Records drawn from a dataset
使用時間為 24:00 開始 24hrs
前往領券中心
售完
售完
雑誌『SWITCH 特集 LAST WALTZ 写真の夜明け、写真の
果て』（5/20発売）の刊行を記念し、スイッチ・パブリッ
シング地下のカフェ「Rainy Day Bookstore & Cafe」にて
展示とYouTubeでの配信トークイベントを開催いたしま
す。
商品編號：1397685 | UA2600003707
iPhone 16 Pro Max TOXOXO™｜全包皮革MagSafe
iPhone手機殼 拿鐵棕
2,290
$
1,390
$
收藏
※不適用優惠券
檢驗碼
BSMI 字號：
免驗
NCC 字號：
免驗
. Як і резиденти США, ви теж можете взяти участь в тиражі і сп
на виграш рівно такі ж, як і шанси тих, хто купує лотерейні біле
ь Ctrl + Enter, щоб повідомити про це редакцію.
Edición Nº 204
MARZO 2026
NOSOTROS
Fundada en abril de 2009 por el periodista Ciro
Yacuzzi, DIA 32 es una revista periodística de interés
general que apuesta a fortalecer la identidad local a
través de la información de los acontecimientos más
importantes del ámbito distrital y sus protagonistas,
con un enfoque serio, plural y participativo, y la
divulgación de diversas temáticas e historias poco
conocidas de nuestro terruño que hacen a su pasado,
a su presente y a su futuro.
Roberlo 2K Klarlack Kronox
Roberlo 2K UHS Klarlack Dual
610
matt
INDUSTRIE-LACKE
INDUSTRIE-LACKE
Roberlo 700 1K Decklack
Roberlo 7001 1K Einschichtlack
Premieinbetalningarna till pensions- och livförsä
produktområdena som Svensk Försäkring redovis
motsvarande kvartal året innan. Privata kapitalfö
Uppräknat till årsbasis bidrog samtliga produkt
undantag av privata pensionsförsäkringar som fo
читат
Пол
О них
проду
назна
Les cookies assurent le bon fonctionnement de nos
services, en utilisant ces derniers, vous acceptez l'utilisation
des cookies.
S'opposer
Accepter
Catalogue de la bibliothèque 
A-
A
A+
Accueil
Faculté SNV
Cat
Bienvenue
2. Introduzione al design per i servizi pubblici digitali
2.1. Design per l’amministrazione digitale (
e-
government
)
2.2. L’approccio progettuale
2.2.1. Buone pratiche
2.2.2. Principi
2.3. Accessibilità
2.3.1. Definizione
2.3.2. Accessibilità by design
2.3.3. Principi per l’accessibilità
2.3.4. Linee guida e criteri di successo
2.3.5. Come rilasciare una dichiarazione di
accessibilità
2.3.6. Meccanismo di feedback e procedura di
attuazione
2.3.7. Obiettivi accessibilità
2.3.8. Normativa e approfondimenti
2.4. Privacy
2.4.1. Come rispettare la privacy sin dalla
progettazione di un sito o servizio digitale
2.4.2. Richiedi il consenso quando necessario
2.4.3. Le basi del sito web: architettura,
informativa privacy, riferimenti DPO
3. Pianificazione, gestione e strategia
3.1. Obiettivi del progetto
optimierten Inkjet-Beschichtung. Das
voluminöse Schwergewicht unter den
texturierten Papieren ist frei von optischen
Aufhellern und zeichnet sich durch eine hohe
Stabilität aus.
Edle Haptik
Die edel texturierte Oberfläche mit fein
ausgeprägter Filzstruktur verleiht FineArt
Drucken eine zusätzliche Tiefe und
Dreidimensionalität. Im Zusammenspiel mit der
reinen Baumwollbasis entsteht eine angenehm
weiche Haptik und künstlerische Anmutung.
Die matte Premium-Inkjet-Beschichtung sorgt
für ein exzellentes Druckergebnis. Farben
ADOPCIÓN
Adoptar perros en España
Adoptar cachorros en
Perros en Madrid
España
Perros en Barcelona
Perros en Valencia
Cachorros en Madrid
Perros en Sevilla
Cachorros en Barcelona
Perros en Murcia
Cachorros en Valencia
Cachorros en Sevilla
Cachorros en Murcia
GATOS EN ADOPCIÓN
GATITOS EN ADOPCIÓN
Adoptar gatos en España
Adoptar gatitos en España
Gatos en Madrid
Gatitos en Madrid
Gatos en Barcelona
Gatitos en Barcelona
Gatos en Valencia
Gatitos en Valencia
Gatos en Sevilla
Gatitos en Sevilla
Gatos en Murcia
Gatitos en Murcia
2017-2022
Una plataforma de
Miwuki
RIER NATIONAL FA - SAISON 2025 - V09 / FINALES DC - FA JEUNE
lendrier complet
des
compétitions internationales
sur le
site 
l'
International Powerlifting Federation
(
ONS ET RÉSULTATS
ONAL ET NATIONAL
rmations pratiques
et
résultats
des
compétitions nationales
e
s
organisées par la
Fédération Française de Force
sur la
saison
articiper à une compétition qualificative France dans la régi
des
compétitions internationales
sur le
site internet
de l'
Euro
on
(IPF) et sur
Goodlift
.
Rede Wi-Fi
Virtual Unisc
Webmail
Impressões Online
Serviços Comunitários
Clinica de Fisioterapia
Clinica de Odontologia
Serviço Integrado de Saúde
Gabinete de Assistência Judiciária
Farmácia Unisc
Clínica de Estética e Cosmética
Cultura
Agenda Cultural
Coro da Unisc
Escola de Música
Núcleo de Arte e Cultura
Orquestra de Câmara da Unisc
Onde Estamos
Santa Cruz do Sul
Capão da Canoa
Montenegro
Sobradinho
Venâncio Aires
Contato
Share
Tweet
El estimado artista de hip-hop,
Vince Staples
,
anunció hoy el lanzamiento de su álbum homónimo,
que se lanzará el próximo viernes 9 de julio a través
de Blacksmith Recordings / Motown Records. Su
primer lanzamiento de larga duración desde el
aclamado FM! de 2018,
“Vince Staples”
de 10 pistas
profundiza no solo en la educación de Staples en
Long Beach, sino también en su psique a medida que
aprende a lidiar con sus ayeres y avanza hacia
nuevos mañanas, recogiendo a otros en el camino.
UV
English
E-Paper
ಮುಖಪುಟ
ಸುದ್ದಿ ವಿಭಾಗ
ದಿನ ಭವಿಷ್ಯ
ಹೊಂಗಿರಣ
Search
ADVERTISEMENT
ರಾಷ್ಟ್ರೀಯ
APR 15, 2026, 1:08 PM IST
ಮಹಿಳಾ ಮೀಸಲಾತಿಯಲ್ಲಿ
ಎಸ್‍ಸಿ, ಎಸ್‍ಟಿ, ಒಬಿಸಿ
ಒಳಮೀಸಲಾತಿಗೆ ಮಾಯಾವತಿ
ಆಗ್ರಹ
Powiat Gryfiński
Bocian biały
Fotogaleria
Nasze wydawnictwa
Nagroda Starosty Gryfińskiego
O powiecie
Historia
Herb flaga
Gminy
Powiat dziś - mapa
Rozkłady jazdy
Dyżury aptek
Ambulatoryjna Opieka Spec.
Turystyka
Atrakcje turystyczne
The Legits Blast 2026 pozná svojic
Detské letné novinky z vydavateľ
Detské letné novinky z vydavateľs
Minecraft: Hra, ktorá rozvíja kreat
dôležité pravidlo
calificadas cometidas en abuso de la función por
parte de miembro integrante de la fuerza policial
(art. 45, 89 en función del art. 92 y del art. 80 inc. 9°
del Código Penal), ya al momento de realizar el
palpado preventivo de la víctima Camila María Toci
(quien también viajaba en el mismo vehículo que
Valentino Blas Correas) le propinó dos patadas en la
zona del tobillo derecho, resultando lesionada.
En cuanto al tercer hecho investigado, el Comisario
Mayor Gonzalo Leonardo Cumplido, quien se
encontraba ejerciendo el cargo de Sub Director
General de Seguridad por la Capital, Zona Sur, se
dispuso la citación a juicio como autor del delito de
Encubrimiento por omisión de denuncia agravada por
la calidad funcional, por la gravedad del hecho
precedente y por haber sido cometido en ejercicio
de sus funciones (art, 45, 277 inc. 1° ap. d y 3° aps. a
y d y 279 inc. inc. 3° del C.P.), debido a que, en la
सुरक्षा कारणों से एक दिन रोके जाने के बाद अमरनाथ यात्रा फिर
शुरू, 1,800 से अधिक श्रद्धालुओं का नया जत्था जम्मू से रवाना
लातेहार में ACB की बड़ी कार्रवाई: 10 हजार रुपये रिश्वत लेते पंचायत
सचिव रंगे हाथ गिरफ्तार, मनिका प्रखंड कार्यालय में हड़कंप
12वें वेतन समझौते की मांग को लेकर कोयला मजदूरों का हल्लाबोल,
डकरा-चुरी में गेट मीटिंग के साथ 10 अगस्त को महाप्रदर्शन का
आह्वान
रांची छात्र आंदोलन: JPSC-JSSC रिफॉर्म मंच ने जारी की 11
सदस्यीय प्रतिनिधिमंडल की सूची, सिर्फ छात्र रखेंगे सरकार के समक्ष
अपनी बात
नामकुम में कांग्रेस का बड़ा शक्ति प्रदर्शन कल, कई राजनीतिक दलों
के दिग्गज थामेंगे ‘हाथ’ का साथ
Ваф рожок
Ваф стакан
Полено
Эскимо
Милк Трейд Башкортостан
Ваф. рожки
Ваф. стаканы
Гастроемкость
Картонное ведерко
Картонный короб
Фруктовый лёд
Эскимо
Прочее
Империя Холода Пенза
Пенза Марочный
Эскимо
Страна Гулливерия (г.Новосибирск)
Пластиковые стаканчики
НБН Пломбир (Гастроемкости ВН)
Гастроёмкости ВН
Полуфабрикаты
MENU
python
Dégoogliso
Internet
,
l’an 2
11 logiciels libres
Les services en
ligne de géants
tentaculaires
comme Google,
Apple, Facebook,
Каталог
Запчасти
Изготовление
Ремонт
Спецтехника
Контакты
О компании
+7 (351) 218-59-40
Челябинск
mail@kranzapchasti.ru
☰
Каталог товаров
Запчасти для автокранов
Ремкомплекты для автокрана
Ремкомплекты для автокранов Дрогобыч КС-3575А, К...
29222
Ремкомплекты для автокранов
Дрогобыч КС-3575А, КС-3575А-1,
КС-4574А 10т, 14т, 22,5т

> _TASK DESCRIPTION_: Using the data above, reproduce exactly the lines between those holding "primer lanzamiento de larga duración desde el" and "General de Seguridad", inclusive, and no others.

> _ANSWER SECTION_:
primer lanzamiento de larga duración desde el
aclamado FM! de 2018,
“Vince Staples”
de 10 pistas
profundiza no solo en la educación de Staples en
Long Beach, sino también en su psique a medida que
aprende a lidiar con sus ayeres y avanza hacia
nuevos mañanas, recogiendo a otros en el camino.
UV
English
E-Paper
ಮುಖಪುಟ
ಸುದ್ದಿ ವಿಭಾಗ
ದಿನ ಭವಿಷ್ಯ
ಹೊಂಗಿರಣ
Search
ADVERTISEMENT
ರಾಷ್ಟ್ರೀಯ
APR 15, 2026, 1:08 PM IST
ಮಹಿಳಾ ಮೀಸಲಾತಿಯಲ್ಲಿ
ಎಸ್‍ಸಿ, ಎಸ್‍ಟಿ, ಒಬಿಸಿ
ಒಳಮೀಸಲಾತಿಗೆ ಮಾಯಾವತಿ
ಆಗ್ರಹ
Powiat Gryfiński
Bocian biały
Fotogaleria
Nasze wydawnictwa
Nagroda Starosty Gryfińskiego
O powiecie
Historia
Herb flaga
Gminy
Powiat dziś - mapa
Rozkłady jazdy
Dyżury aptek
Ambulatoryjna Opieka Spec.
Turystyka
Atrakcje turystyczne
The Legits Blast 2026 pozná svojic
Detské letné novinky z vydavateľ
Detské letné novinky z vydavateľs
Minecraft: Hra, ktorá rozvíja kreat
dôležité pravidlo
calificadas cometidas en abuso de la función por
parte de miembro integrante de la fuerza policial
(art. 45, 89 en función del art. 92 y del art. 80 inc. 9°
del Código Penal), ya al momento de realizar el
palpado preventivo de la víctima Camila María Toci
(quien también viajaba en el mismo vehículo que
Valentino Blas Correas) le propinó dos patadas en la
zona del tobillo derecho, resultando lesionada.
En cuanto al tercer hecho investigado, el Comisario
Mayor Gonzalo Leonardo Cumplido, quien se
encontraba ejerciendo el cargo de Sub Director
General de Seguridad por la Capital, Zona Sur, se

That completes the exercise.